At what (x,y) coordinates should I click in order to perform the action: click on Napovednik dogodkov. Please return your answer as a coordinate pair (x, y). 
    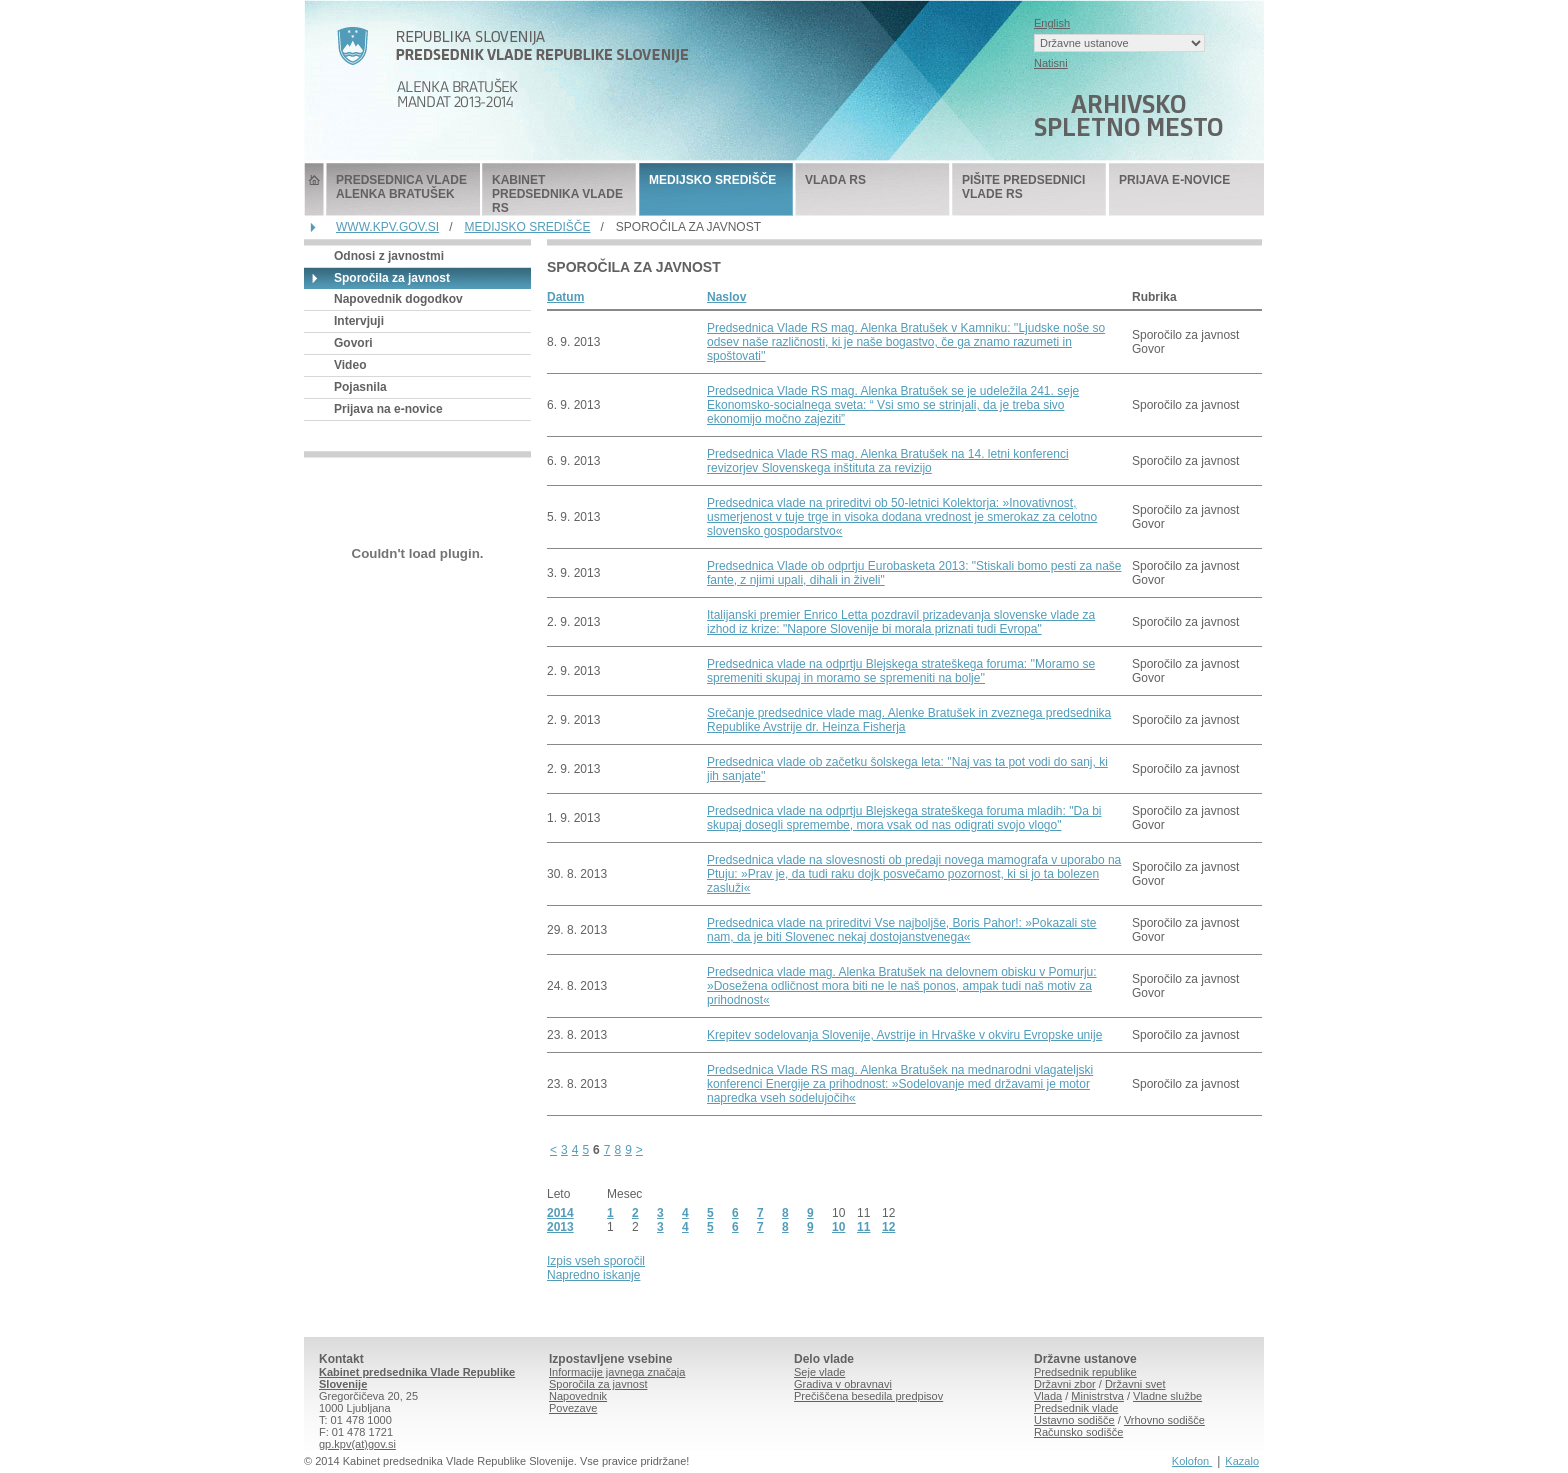
    Looking at the image, I should click on (398, 299).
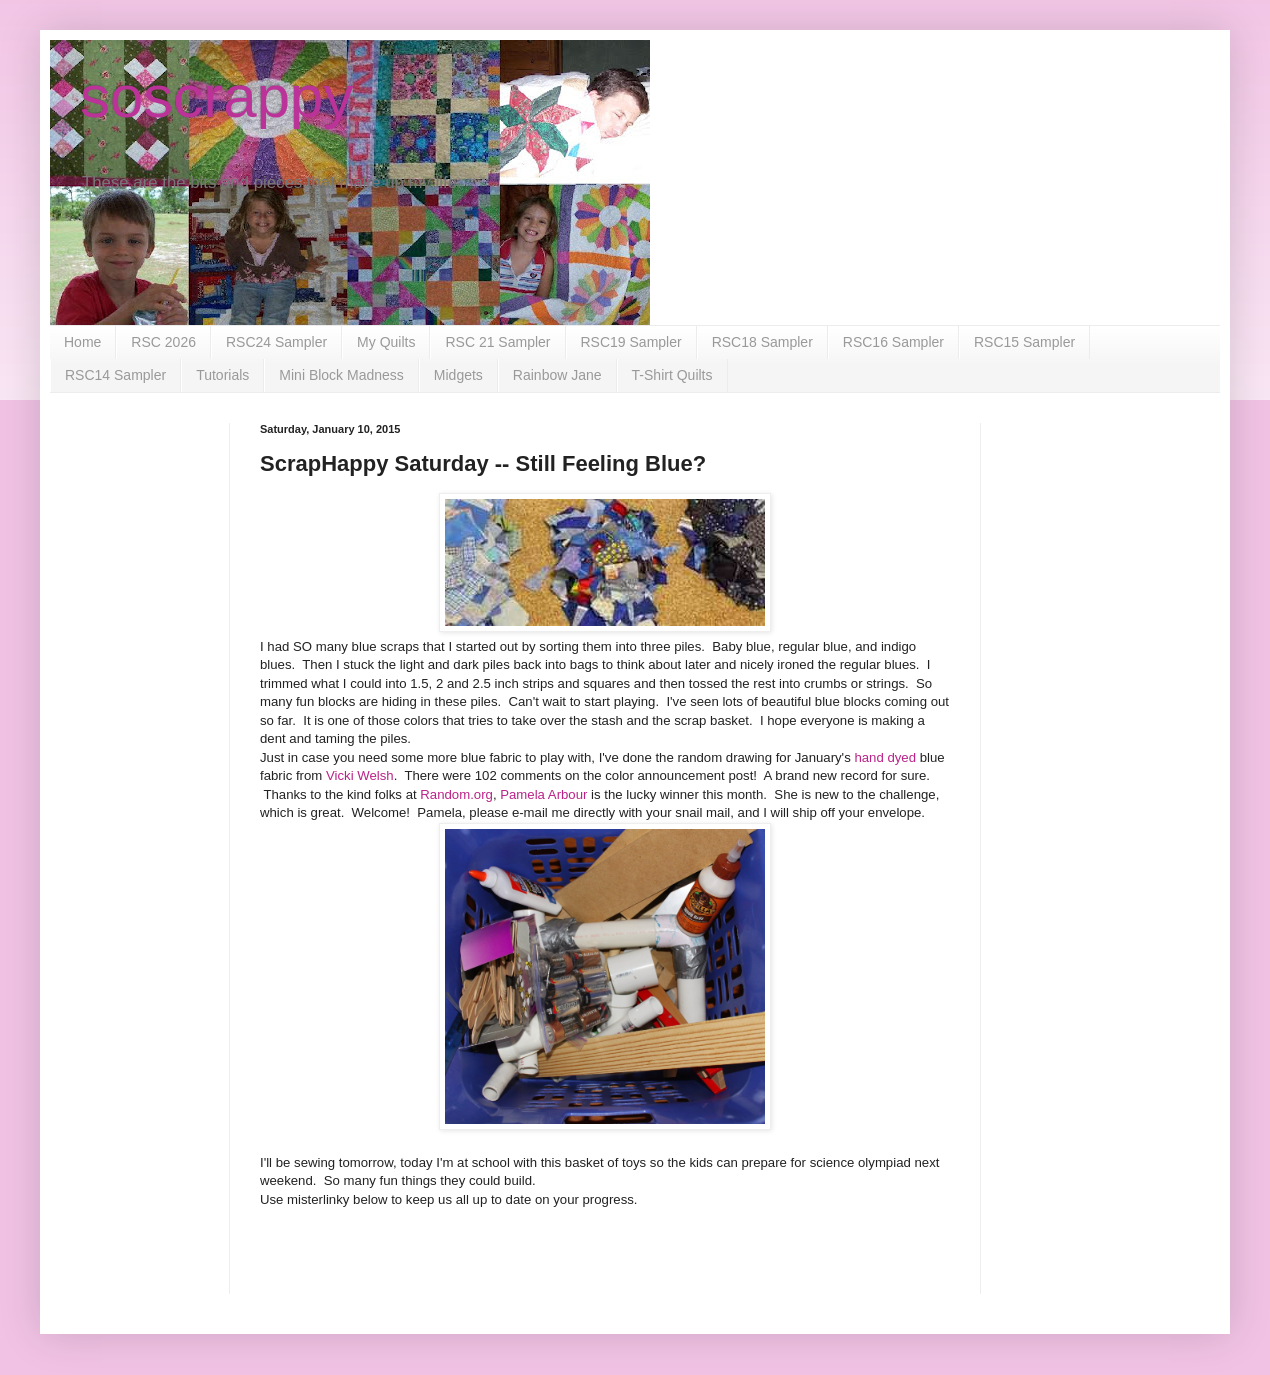 The width and height of the screenshot is (1270, 1375). Describe the element at coordinates (115, 375) in the screenshot. I see `RSC14 Sampler` at that location.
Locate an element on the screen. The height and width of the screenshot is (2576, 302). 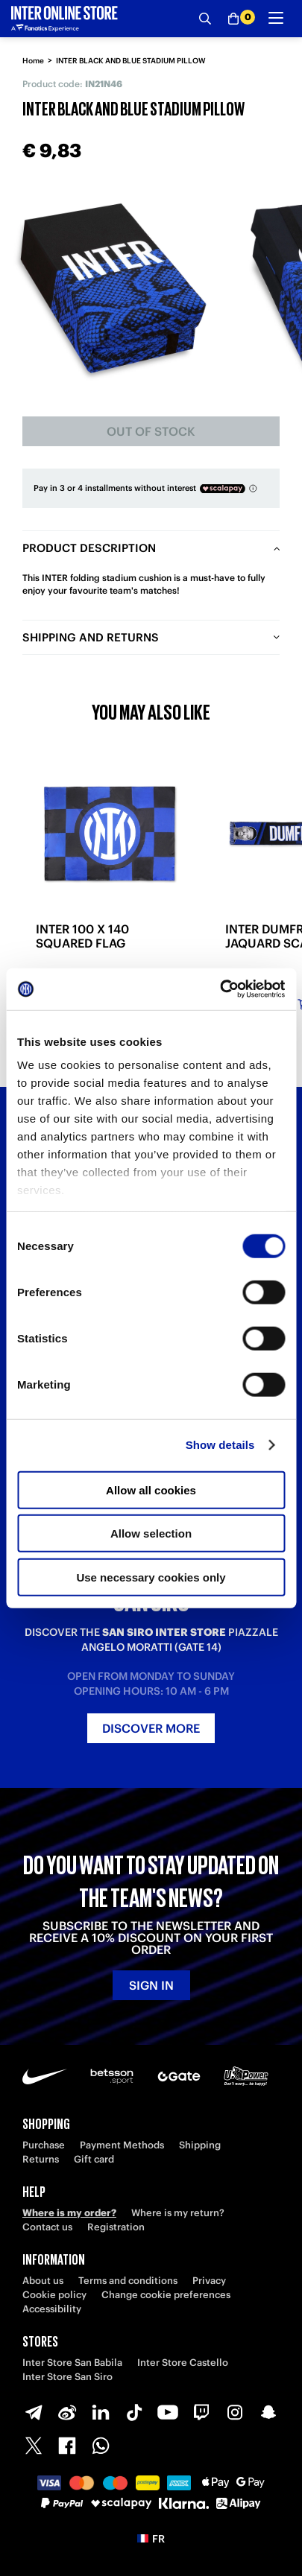
[TikTok] is located at coordinates (134, 2412).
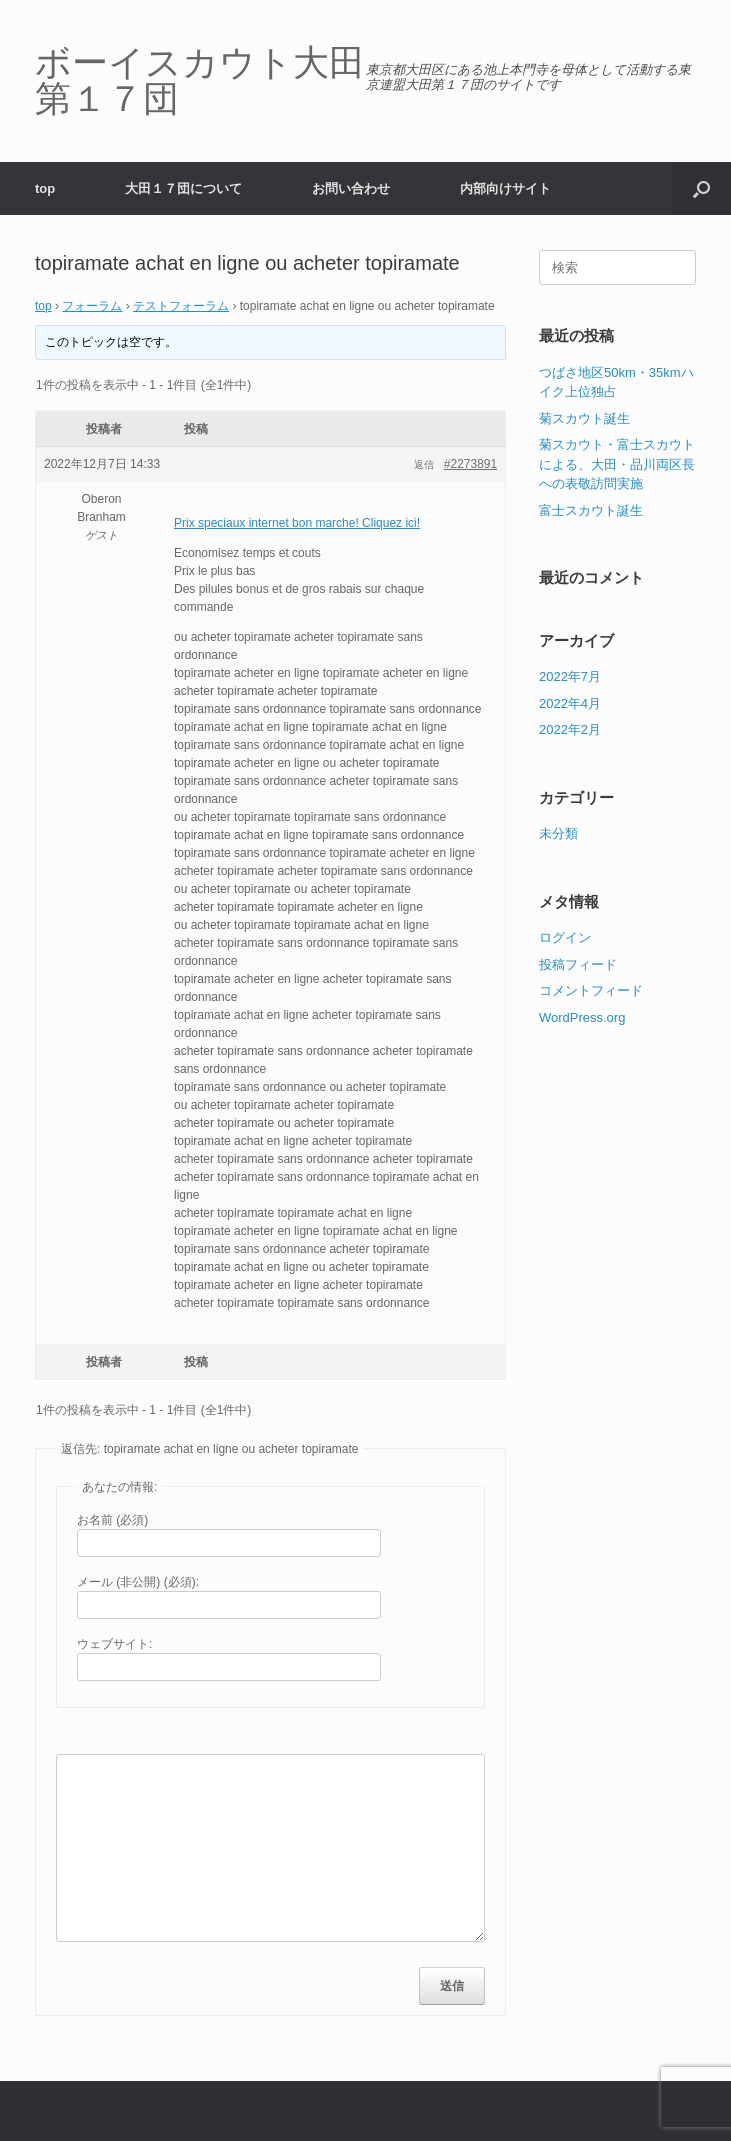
━━━━━━━━━━
- **TASK GOAL**
Could you set down word for word each line from the one holding "Locate an element" through the end of the material above, without any pictures?

- **OUTPUT OF THE EXERCISE**
Locate an element on the screen. The height and width of the screenshot is (2576, 302). 
[TikTok] is located at coordinates (134, 2412).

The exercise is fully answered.